On 2018/06/13 16:35, Amit Langote wrote:
> Fwiw, I see that the crash can also occur even when using a
> non-partitioned table in the query, as shown in the following example
> which reuses Rajkumar's test data and query:
>
> create table foo (a int, b int, c text);
> postgres=# insert into foo select i%20, i%30, to_char(i%12, 'FM0000') from
> generate_series(0, 36) i;
>
> select dense_rank(b) within group (order by a) from foo group by b order by 1;
> server closed the connection unexpectedly
> This probably means the server terminated abnormally
> before or while processing the request.
> The connection to the server was lost.

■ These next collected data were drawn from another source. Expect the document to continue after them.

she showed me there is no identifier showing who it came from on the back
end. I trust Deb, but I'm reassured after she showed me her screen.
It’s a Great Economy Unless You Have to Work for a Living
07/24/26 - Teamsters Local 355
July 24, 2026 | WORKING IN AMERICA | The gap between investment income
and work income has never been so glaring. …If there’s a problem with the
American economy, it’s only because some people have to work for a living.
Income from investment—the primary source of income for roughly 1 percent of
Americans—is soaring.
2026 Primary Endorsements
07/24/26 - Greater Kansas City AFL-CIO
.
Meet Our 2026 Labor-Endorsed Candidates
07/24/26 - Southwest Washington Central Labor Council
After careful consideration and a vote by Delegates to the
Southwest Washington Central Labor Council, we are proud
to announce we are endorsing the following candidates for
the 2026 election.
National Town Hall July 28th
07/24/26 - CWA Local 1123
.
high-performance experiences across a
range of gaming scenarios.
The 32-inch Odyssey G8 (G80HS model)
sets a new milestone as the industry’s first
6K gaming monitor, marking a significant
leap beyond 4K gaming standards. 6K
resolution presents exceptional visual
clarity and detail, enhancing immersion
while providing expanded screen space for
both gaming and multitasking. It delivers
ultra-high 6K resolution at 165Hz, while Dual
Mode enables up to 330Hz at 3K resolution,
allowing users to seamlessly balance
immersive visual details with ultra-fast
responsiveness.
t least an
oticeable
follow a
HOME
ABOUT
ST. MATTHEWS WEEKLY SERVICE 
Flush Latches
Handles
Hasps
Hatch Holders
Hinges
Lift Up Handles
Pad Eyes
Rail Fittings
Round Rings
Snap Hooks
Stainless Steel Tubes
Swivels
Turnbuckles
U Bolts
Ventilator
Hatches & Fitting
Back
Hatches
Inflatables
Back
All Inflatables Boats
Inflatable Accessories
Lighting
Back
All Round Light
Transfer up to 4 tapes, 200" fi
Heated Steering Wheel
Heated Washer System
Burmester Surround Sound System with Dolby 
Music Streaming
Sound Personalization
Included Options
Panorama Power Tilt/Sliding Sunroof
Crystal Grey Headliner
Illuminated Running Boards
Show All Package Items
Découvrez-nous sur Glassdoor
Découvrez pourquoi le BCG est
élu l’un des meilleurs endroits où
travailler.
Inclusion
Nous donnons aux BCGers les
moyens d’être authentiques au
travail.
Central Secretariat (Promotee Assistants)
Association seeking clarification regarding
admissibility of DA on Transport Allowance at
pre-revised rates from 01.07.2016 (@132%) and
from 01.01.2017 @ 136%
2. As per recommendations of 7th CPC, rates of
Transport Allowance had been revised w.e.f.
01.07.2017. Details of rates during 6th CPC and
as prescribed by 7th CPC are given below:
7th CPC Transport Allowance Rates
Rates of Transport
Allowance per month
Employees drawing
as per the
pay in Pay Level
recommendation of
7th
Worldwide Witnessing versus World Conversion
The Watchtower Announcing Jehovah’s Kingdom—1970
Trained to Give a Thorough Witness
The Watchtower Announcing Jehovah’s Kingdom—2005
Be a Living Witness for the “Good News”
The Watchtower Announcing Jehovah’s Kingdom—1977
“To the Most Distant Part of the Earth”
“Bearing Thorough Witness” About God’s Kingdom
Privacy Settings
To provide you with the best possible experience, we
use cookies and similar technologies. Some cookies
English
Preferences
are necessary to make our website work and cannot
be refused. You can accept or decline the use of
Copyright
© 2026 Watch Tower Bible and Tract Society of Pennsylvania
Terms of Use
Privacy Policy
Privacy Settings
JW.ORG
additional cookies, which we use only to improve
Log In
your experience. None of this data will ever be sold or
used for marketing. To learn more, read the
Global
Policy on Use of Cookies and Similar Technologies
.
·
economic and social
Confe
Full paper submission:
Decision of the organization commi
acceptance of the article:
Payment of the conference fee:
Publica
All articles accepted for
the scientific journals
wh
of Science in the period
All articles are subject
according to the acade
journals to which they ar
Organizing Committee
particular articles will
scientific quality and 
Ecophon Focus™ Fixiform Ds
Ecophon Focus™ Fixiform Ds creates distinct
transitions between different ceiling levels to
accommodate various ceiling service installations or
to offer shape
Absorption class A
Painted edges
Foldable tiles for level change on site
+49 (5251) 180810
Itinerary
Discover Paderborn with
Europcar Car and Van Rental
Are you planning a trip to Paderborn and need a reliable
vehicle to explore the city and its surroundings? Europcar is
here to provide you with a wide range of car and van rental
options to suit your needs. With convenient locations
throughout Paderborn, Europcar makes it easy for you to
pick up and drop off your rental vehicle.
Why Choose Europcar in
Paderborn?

Attempting reset: Failed.
>
> Following query in the regression test suite can also be made to crash by
> adding a group by clause:
>
> select dense_rank(3) within group (order by x) from (values
> (1),(1),(2),(2),(3),(3),(4)) v(x) group by (x);
> server closed the connection unexpectedly
> This probably means the server terminated abnormally
> before or while processing the request.

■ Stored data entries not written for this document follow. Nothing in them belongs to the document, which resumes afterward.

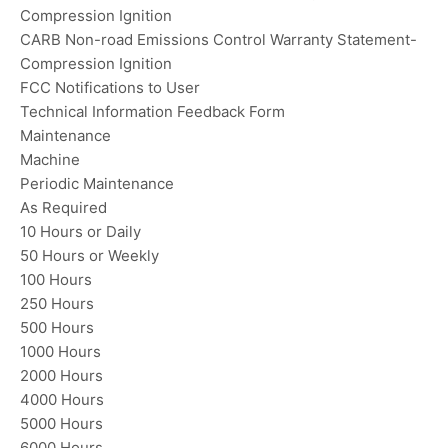
Compression Ignition
CARB Non-road Emissions Control Warranty Statement-
Compression Ignition
FCC Notifications to User
Technical Information Feedback Form
Maintenance
Machine
Periodic Maintenance
As Required
10 Hours or Daily
50 Hours or Weekly
100 Hours
250 Hours
500 Hours
1000 Hours
2000 Hours
4000 Hours
5000 Hours
6000 Hours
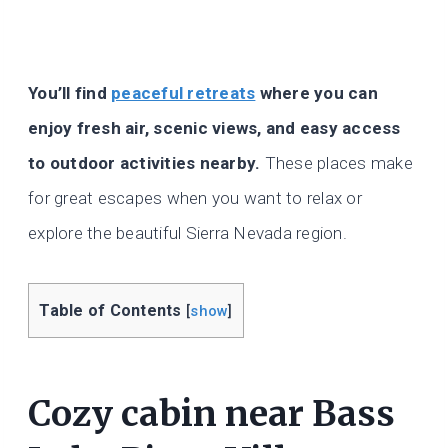
You’ll find
peaceful retreats
where you can
enjoy fresh air, scenic views, and easy access
to outdoor activities nearby.
These places make
for great escapes when you want to relax or
explore the beautiful Sierra Nevada region.
Table of Contents
[
show
]
Cozy cabin near Bass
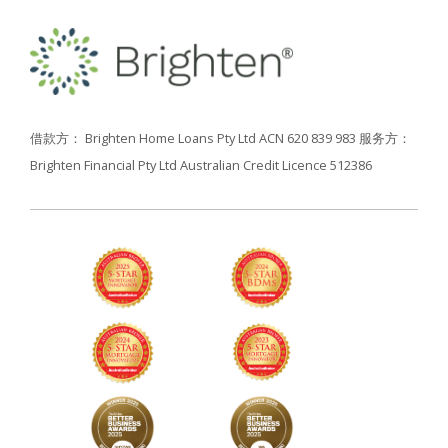
借款方： Brighten Home Loans Pty Ltd ACN 620 839 983
服务方：
Brighten Financial Pty Ltd Australian Credit Licence 512386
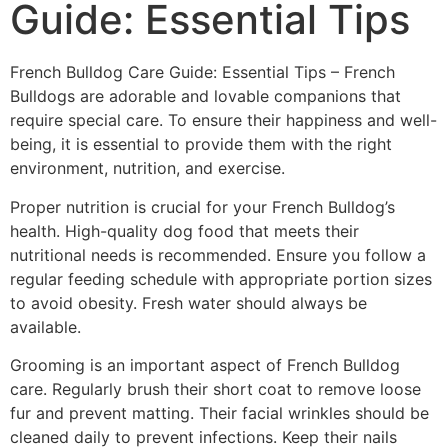
Guide: Essential Tips
French Bulldog Care Guide: Essential Tips – French
Bulldogs are adorable and lovable companions that
require special care. To ensure their happiness and well-
being, it is essential to provide them with the right
environment, nutrition, and exercise.
Proper nutrition is crucial for your French Bulldog’s
health. High-quality dog food that meets their
nutritional needs is recommended. Ensure you follow a
regular feeding schedule with appropriate portion sizes
to avoid obesity. Fresh water should always be
available.
Grooming is an important aspect of French Bulldog
care. Regularly brush their short coat to remove loose
fur and prevent matting. Their facial wrinkles should be
cleaned daily to prevent infections. Keep their nails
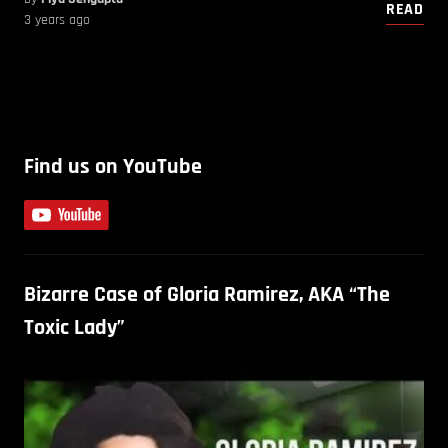
READ
3 years ago
Find us on YouTube
Bizarre Case of Gloria Ramirez, AKA “The
Toxic Lady”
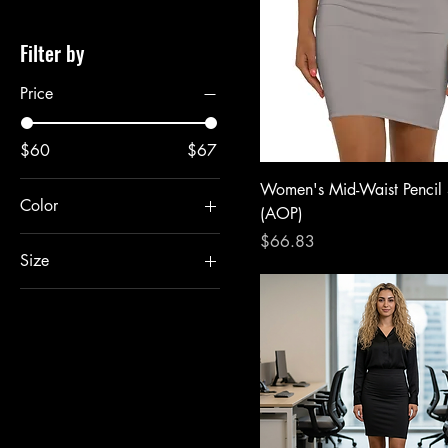
Filter by
Price
$60
$67
Women's Mid-Waist Pencil 
Color
(AOP)
Price
$66.83
Size
L
M
S
XL
XS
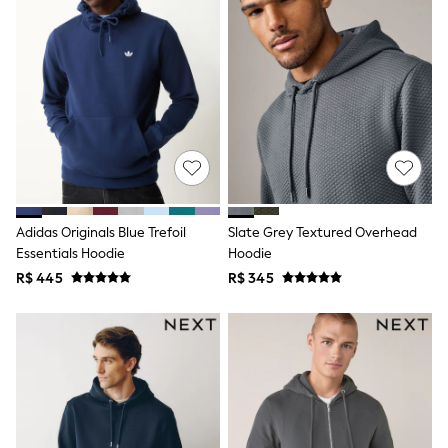
Leggings
Occasionwear
Sets & Outfits
Shorts
Swimwear
Socks & Tights
Tops & T-Shirts
Trousers & Joggers
All Newborn Clothing
Vests
Sleepsuits
Rompersuits
Adidas Originals Blue Trefoil
Slate Grey Textured Overhead
Socks
Essentials Hoodie
Hoodie
Newborn Accessories
R$ 445
R$ 345
All Footwear
First Walkers
All Accessories
Hats
All Nursery
Blankets
Muslins
Towels
All Feeding & Weaning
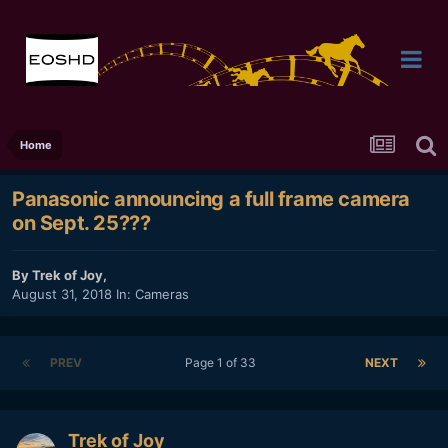
Home
Panasonic announcing a full frame camera
on Sept. 25???
By
Trek of Joy
,
August 31, 2018
In:
Cameras
PREV
Page 1 of 33
NEXT
Trek of Joy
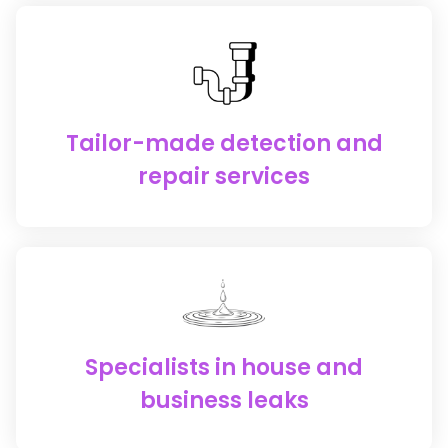
Tailor-made detection and
repair services
Specialists in house and
business leaks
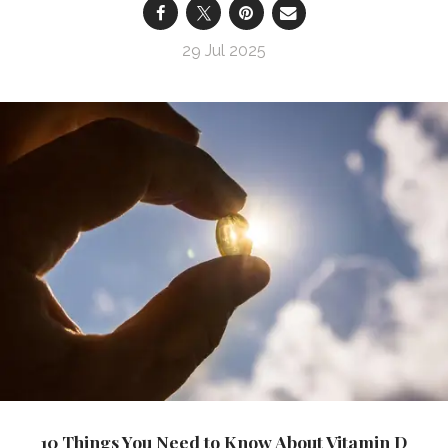
29 Jul 2025
10 Things You Need to Know About Vitamin D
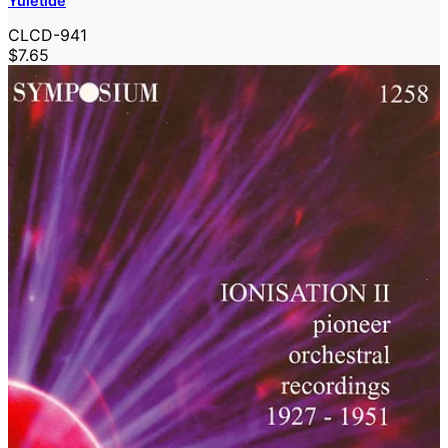
Yuletide
CLCD-941
$7.65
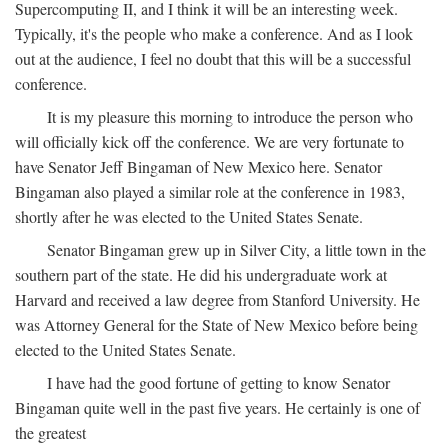
Supercomputing II, and I think it will be an interesting week.
Typically, it's the people who make a conference. And as I look
out at the audience, I feel no doubt that this will be a successful
conference.
It is my pleasure this morning to introduce the person who
will officially kick off the conference. We are very fortunate to
have Senator Jeff Bingaman of New Mexico here. Senator
Bingaman also played a similar role at the conference in 1983,
shortly after he was elected to the United States Senate.
Senator Bingaman grew up in Silver City, a little town in the
southern part of the state. He did his undergraduate work at
Harvard and received a law degree from Stanford University. He
was Attorney General for the State of New Mexico before being
elected to the United States Senate.
I have had the good fortune of getting to know Senator
Bingaman quite well in the past five years. He certainly is one of
the greatest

> The connection to the server was lost. Attempting reset: Failed.
>
> Looking at the core dump of this, it seems the following commit may be
> relevant:
>
> commit bf6c614a2f2c58312b3be34a47e7fb7362e07bcb
> Author: Andres Freund <andres@anarazel.de>
> Date: Thu Feb 15 21:55:31 2018 -0800
>
> Do execGrouping.c via expression eval machinery, take two.
I studied this a bit and found a bug that's causing the crash.
The above mentioned commit has this hunk:
@@ -1309,6 +1311,9 @@ hypothetical_dense_rank_final(PG_FUNCTION_ARGS)
PG_RETURN_INT64(rank);
osastate = (OSAPerGroupState *) PG_GETARG_POINTER(0);
+ econtext = osastate->qstate->econtext;
+ if (!econtext)
+ osastate->qstate->econtext = econtext =
CreateStandaloneExprContext();
In CreateStandloneExprContext(), we have this:
econtext->ecxt_per_query_memory = CurrentMemoryContext;
/*
* Create working memory for expression evaluation in this context.
*/
econtext->ecxt_per_tuple_memory =
AllocSetContextCreate(CurrentMemoryContext,
"ExprContext",
ALLOCSET_DEFAULT_SIZES);
I noticed when debugging the crashing query that CurrentMemoryContext is
actually per-tuple memory context of some expression context of the
calling code, which would get reset before getting here again. So, it's
wrong of hypothetical_dense_rank_final to call CreateStandloneExprContext
without first switching to an actual per-query context.
Attached patch seems to fix the crash.
Thanks,
Amit